Semantic Safety Without Moral Machinery
Summary
Argues safety mechanisms requiring moral evaluation/intention-interpretation introduce stasis-prone complexity. Alternative: structural constraints preventing harm-classes without semantic understanding of “good.” Semantic safety (interpreting whether action is moral) requires expanding kernel scope until stasis; non-semantic safety (enforcing that certain capability-classes are inadmissible) remains tractable. Examples: preventing direct harm (capability boundary) vs ensuring benevolent outcomes (moral evaluation). Moral machinery introduces interpretive burden incompatible with evaluability under pressure. Axio approach: remove harmful action-types from executable space structurally rather than evaluating whether specific actions moral in context. This preserves tractability but accepts limitation: cannot guarantee benevolence, only prevent specific harm-patterns.
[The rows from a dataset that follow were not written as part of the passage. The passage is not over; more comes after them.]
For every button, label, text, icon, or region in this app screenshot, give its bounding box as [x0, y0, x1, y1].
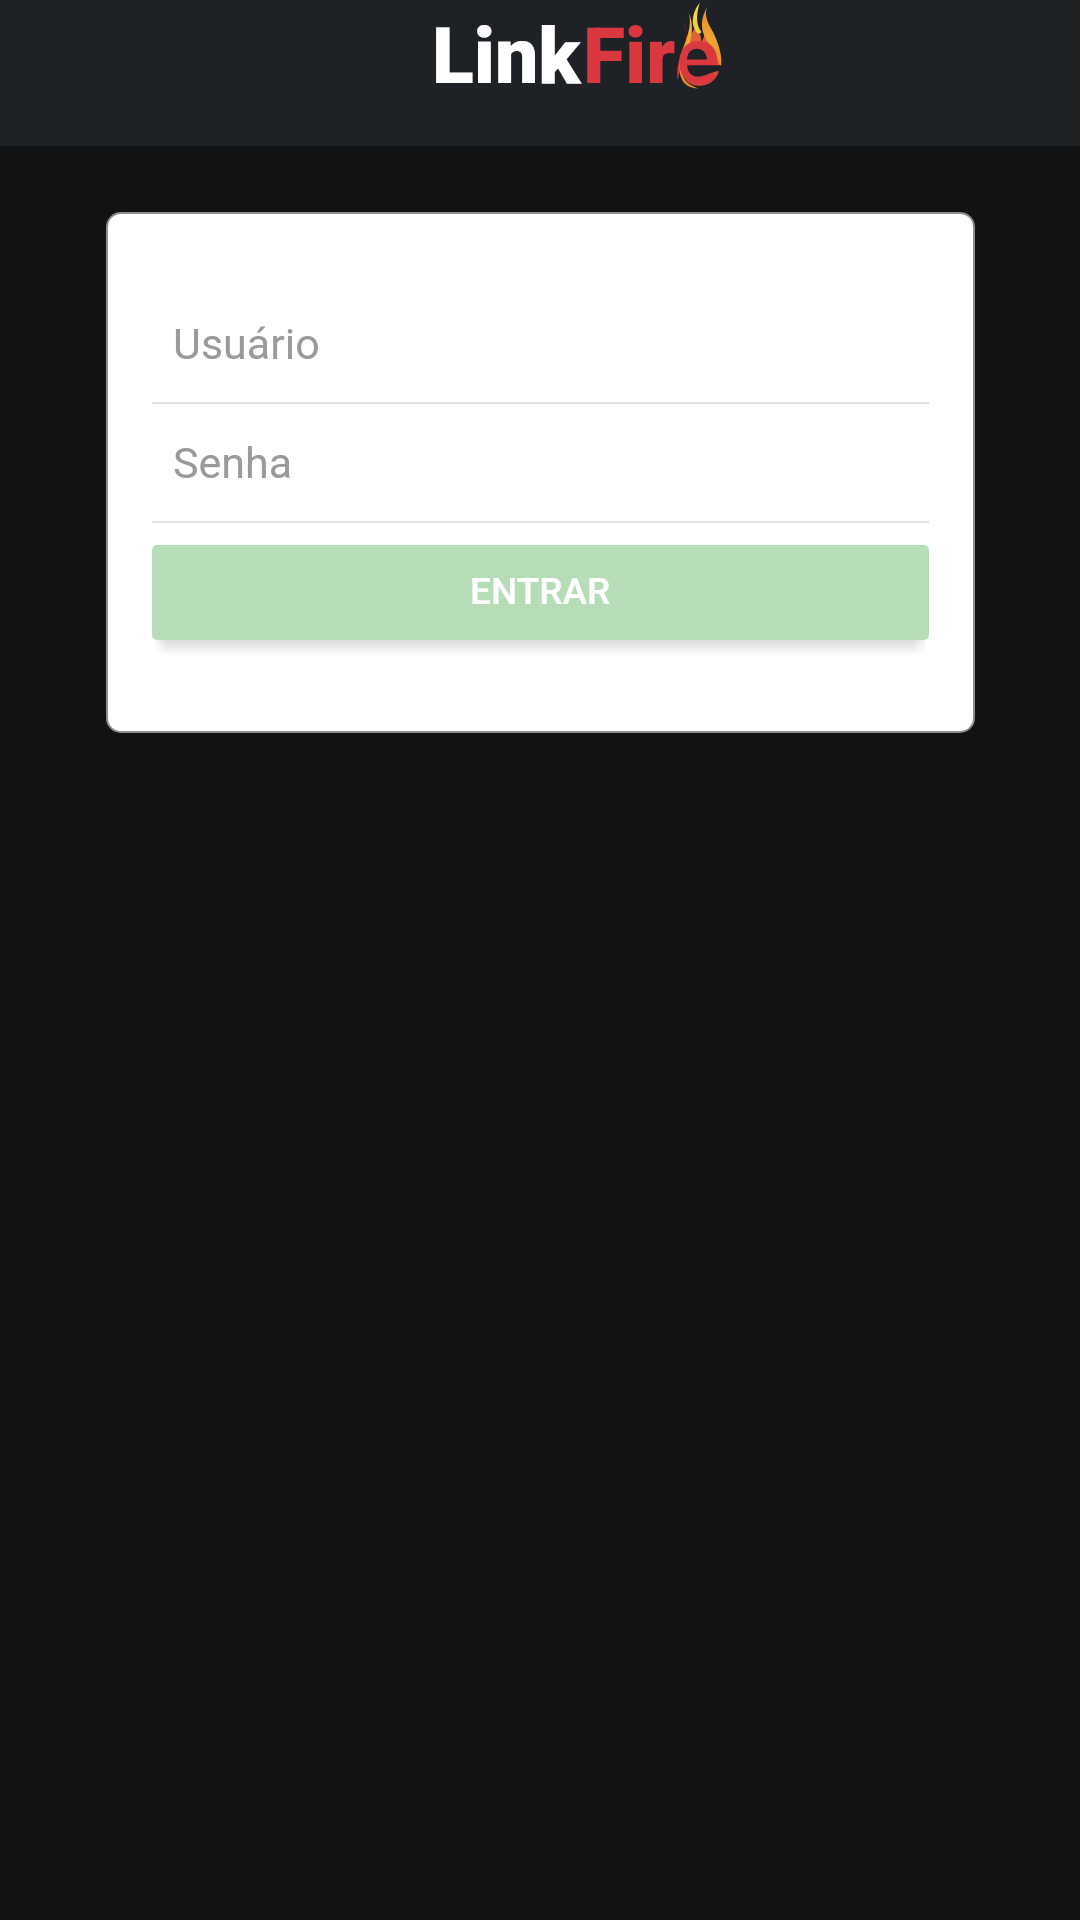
button[interactable]: ENTRAR: [152, 545, 929, 640]
staticText: ENTRAR: [470, 570, 611, 613]
staticText: Usuário: [173, 319, 320, 369]
staticText: Link: [432, 12, 581, 102]
staticText: Senha: [173, 438, 293, 488]
staticText: Fir: [583, 12, 676, 102]
button[interactable]: Senha: [152, 404, 929, 523]
staticText: e: [677, 12, 719, 102]
button[interactable]: Usuário: [152, 290, 929, 404]
other: LinkFire: [0, 0, 1080, 146]
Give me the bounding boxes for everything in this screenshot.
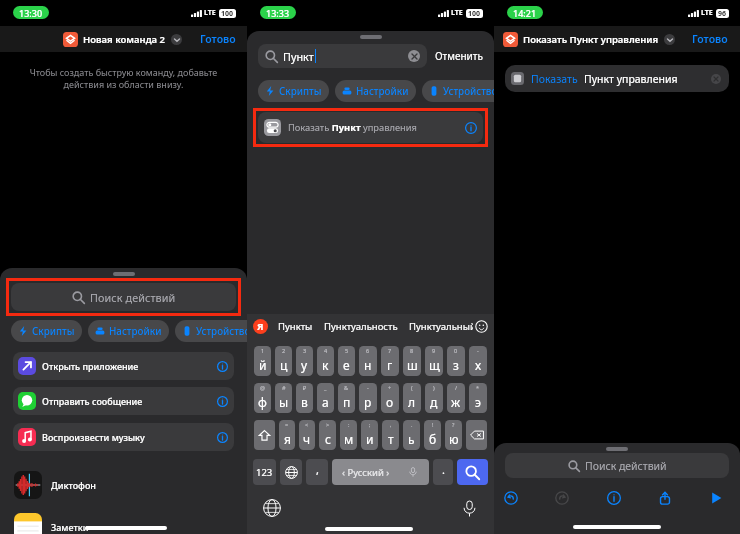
staticText: ! [432,421,434,428]
button[interactable]: Скрипты [11,320,82,342]
button[interactable]: 123 [253,459,276,485]
staticText: ч [303,431,311,447]
button[interactable]: 1 [254,346,271,376]
button[interactable]: . [433,459,453,485]
button[interactable]: Поиск действий [11,283,236,311]
button[interactable]: Заметки [14,513,234,534]
button[interactable]: = [279,420,295,450]
staticText: ы [279,394,289,410]
staticText: , [316,462,319,477]
button[interactable]: ) [425,383,443,413]
staticText: Показать Пункт управления [523,33,659,46]
button[interactable]: . [403,420,420,450]
button[interactable]: Пункт [258,44,427,68]
staticText: Поиск действий [90,290,176,305]
staticText: 13:33 [266,7,290,19]
button[interactable]: Показать Пункт управления [258,112,483,143]
button[interactable]: ( [403,383,421,413]
button[interactable]: Shift [254,420,275,450]
button[interactable]: - [469,346,487,376]
staticText: > [326,421,330,428]
staticText: & [344,384,349,391]
staticText: - [367,384,369,391]
button[interactable]: & [338,383,355,413]
button[interactable]: Устройство [175,320,247,342]
button[interactable]: Настройки [88,320,169,342]
button[interactable]: ₽ [296,383,313,413]
staticText: я [284,431,291,447]
button[interactable]: Новая команда 2 [63,32,182,47]
staticText: ; [369,421,371,428]
button[interactable]: 7 [381,346,399,376]
staticText: э [475,394,481,410]
button[interactable]: Диктофон [14,471,234,499]
button[interactable]: / [447,383,465,413]
button[interactable]: ‹ Русский › [332,459,429,485]
button[interactable]: Показать [505,65,729,92]
button[interactable]: + [381,383,399,413]
button[interactable]: Показать Пункт управления [503,32,675,47]
button[interactable]: Скрипты [258,80,329,102]
button[interactable]: Открыть приложение [13,352,234,380]
button[interactable]: 4 [317,346,334,376]
staticText: 6 [366,347,370,354]
staticText: ) [433,384,435,391]
button[interactable]: Настройки [335,80,416,102]
button[interactable]: 9 [425,346,443,376]
button[interactable]: Undo [503,490,519,506]
button[interactable]: Play [708,490,724,506]
staticText: Настройки [356,85,409,98]
staticText: е [343,357,350,373]
staticText: в [301,394,308,410]
button[interactable]: > [319,420,336,450]
button[interactable]: Language [263,499,281,517]
button[interactable]: 2 [275,346,292,376]
staticText: 96 [718,9,727,18]
button[interactable]: - [359,383,377,413]
staticText: + [388,384,392,391]
button[interactable]: Поиск действий [505,453,729,478]
button[interactable]: Отправить сообщение [13,387,234,415]
button[interactable]: Switch keyboard [280,459,302,485]
button[interactable]: : [340,420,357,450]
button[interactable]: , [306,459,328,485]
button[interactable]: # [275,383,292,413]
button[interactable]: Воспроизвести музыку [13,423,234,451]
staticText: й [259,357,267,373]
staticText: LTE [451,8,463,18]
button[interactable]: @ [254,383,271,413]
button[interactable]: 3 [296,346,313,376]
button[interactable]: ? [445,420,462,450]
button[interactable]: ! [424,420,441,450]
staticText: Показать [531,72,578,86]
button[interactable]: Search [457,459,488,485]
button[interactable]: Готово [200,32,236,46]
button[interactable]: 6 [359,346,377,376]
button[interactable]: Готово [692,32,728,46]
button[interactable]: Отменить [435,49,483,63]
staticText: г [387,357,393,373]
button[interactable]: Info [606,490,622,506]
button[interactable]: _ [317,383,334,413]
button[interactable]: Share [657,490,673,506]
staticText: Скрипты [279,85,322,98]
staticText: 9 [432,347,436,354]
staticText: р [364,394,372,410]
button[interactable]: 8 [403,346,421,376]
staticText: и [366,431,374,447]
staticText: 1 [261,347,265,354]
button[interactable]: * [469,383,487,413]
button[interactable]: Dictation [461,500,478,517]
button[interactable]: Redo [554,490,570,506]
staticText: 14:21 [513,7,537,19]
button[interactable]: 5 [338,346,355,376]
staticText: Я [257,320,264,333]
staticText: у [301,357,308,373]
button[interactable]: < [299,420,315,450]
button[interactable]: 0 [447,346,465,376]
staticText: Заметки [51,521,89,533]
button[interactable]: , [382,420,399,450]
button[interactable]: Backspace [466,420,487,450]
button[interactable]: ; [361,420,378,450]
button[interactable]: Устройство [422,80,494,102]
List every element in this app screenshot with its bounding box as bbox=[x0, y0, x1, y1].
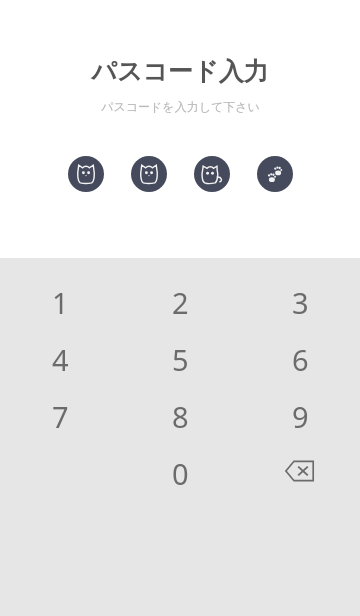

Explicit tradeoff: structural safety over moral correctness.
Key Concepts
- Semantic vs structural safety – Moral evaluation vs capability removal
- Moral machinery overhead – Intention-interpretation introduces stasis
- Capability-class boundaries – Preventing harm-types not evaluating specific actions
- Tractability tradeoff – Structural feasibility over moral completeness
Tags
Cross-References
Open Questions
- Can structural safety cover enough harm-classes to be sufficient?
- Where do we need semantic evaluation despite tractability cost?